═══ RECORDS SUPPLIED
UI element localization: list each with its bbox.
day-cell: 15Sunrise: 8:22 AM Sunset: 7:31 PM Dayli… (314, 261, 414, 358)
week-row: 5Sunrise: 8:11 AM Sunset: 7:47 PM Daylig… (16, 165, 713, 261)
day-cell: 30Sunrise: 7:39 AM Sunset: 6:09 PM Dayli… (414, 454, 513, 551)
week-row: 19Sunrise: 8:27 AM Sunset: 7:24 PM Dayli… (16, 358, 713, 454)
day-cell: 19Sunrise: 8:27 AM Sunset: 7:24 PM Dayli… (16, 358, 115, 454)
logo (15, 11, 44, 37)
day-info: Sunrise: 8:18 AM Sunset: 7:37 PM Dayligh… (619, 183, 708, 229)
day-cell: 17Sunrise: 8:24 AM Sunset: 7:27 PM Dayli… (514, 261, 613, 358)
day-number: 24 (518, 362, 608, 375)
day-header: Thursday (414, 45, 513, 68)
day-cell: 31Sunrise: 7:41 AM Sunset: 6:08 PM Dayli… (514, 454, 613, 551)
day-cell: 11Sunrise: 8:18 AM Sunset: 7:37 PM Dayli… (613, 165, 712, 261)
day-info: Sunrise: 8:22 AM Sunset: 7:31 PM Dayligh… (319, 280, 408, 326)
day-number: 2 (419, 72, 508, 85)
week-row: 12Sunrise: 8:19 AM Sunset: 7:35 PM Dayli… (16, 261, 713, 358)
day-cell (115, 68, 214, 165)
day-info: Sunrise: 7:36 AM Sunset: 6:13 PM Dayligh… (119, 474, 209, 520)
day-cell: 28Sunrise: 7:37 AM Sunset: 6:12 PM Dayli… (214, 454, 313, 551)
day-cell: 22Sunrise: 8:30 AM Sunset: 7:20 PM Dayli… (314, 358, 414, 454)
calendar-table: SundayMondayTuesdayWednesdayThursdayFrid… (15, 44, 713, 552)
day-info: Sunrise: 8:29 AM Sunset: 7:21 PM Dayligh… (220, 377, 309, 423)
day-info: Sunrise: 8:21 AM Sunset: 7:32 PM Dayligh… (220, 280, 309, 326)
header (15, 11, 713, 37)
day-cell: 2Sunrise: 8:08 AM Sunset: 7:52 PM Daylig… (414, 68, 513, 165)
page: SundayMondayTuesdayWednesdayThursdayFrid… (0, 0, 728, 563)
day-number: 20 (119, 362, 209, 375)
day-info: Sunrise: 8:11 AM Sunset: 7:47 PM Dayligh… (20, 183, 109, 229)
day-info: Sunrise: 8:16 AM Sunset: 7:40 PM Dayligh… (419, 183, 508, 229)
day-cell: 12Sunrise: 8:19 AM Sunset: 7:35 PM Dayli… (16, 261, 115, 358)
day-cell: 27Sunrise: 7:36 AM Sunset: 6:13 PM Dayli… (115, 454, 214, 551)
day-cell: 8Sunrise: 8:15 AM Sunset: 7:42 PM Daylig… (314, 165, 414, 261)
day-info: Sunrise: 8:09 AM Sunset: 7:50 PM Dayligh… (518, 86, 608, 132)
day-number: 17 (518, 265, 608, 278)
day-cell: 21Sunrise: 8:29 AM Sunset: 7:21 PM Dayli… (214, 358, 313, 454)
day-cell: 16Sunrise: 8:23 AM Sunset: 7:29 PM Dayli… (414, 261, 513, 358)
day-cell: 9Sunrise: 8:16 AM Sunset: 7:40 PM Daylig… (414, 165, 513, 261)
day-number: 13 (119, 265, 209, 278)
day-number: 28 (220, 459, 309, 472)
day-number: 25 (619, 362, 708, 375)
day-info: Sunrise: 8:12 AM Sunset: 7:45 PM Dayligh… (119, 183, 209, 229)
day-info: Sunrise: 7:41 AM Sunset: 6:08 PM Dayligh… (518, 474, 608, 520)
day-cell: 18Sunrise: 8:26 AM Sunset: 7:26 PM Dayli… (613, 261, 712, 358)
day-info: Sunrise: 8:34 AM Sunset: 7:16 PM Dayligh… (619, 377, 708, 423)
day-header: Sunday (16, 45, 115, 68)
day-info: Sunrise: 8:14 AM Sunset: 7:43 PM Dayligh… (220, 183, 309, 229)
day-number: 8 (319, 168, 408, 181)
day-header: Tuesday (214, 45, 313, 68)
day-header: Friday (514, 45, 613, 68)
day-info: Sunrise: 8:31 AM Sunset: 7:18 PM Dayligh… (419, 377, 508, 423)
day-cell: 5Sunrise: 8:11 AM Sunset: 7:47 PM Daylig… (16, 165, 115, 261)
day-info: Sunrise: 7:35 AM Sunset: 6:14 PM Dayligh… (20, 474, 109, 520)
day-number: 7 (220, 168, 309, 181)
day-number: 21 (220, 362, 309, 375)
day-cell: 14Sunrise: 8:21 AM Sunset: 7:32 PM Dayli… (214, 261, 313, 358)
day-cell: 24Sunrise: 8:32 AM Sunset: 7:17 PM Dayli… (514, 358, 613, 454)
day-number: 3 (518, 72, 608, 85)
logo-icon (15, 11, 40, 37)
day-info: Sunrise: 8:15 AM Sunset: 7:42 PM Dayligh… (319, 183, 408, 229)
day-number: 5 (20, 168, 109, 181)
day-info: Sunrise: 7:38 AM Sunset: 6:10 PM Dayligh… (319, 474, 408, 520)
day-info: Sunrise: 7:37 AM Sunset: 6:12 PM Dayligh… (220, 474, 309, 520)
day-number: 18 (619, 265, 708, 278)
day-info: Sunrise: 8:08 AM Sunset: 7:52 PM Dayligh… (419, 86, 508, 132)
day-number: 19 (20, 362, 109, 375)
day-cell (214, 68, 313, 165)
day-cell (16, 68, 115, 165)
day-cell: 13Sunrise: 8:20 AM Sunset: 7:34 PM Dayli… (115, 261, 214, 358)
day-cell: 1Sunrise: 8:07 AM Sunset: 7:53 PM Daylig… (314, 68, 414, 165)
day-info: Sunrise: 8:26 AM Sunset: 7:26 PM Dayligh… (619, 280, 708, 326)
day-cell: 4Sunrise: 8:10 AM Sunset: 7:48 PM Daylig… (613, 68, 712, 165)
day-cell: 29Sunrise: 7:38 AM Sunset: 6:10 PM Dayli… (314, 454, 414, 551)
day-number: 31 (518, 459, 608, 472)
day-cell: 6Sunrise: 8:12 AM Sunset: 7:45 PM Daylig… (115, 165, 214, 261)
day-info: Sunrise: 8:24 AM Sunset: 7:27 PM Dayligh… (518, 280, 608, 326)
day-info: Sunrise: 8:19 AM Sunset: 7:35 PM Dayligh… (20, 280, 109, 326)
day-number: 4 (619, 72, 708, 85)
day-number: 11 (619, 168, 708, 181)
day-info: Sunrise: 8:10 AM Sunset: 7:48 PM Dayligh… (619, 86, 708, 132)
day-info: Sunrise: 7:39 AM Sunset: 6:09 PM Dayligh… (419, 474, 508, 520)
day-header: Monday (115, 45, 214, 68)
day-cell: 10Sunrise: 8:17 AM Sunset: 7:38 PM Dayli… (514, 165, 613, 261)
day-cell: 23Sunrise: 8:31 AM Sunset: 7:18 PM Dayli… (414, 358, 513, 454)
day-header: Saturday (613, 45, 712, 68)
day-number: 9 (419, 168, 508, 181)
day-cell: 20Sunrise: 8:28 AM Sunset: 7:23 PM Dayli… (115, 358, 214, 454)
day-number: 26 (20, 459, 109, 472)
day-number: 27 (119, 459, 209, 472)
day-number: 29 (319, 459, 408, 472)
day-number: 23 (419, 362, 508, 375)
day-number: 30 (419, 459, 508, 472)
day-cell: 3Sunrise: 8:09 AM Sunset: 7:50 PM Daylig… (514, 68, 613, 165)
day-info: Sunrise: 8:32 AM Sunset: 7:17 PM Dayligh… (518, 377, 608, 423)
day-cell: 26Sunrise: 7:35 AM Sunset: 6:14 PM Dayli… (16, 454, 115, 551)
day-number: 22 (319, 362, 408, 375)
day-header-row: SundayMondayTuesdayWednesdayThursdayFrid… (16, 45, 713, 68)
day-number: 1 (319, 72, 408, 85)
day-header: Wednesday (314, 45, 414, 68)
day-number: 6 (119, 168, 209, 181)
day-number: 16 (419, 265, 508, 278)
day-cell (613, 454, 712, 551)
══════
§ TASK DIRECTIONS
Lines that contain "header" are the result; find them in the entries above and copy each one.

§ OUTPUT OF THE EXERCISE
day-header: Thursday (414, 45, 513, 68)
header (15, 11, 713, 37)
day-header: Sunday (16, 45, 115, 68)
day-header: Tuesday (214, 45, 313, 68)
day-header: Friday (514, 45, 613, 68)
day-header: Monday (115, 45, 214, 68)
day-header: Saturday (613, 45, 712, 68)
day-header-row: SundayMondayTuesdayWednesdayThursdayFrid… (16, 45, 713, 68)
day-header: Wednesday (314, 45, 414, 68)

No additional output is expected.